Exercise aim | No pictures in the copy, please: retype all the records exactly.

Study material |
····················

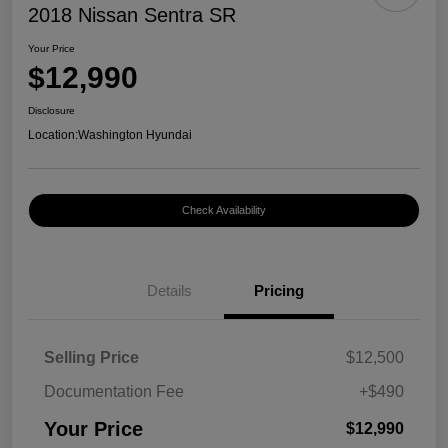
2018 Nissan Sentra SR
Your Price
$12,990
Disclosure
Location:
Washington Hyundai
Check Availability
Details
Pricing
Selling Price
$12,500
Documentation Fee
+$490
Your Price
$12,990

····················

Response area |
2018 Nissan Sentra SR
Your Price
$12,990
Disclosure
Location:
Washington Hyundai
Check Availability
Details
Pricing
Selling Price
$12,500
Documentation Fee
+$490
Your Price
$12,990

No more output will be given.